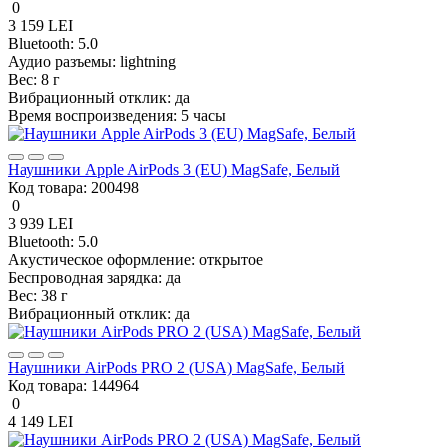
0
3 159 LEI
Bluetooth:
5.0
Аудио разъемы:
lightning
Вес:
8 г
Вибрационный отклик:
да
Время воспроизведения:
5 часы
Наушники Apple AirPods 3 (EU) MagSafe, Белый
Код товара:
200498
0
3 939 LEI
Bluetooth:
5.0
Акустическое оформление:
открытое
Беспроводная зарядка:
да
Вес:
38 г
Вибрационный отклик:
да
Наушники AirPods PRO 2 (USA) MagSafe, Белый
Код товара:
144964
0
4 149 LEI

****************************************

Apart from the pictures, repeat every entry exactly.

RESULT FOR THIS TASK:
0
3 159 LEI
Bluetooth:
5.0
Аудио разъемы:
lightning
Вес:
8 г
Вибрационный отклик:
да
Время воспроизведения:
5 часы
Наушники Apple AirPods 3 (EU) MagSafe, Белый
Код товара:
200498
0
3 939 LEI
Bluetooth:
5.0
Акустическое оформление:
открытое
Беспроводная зарядка:
да
Вес:
38 г
Вибрационный отклик:
да
Наушники AirPods PRO 2 (USA) MagSafe, Белый
Код товара:
144964
0
4 149 LEI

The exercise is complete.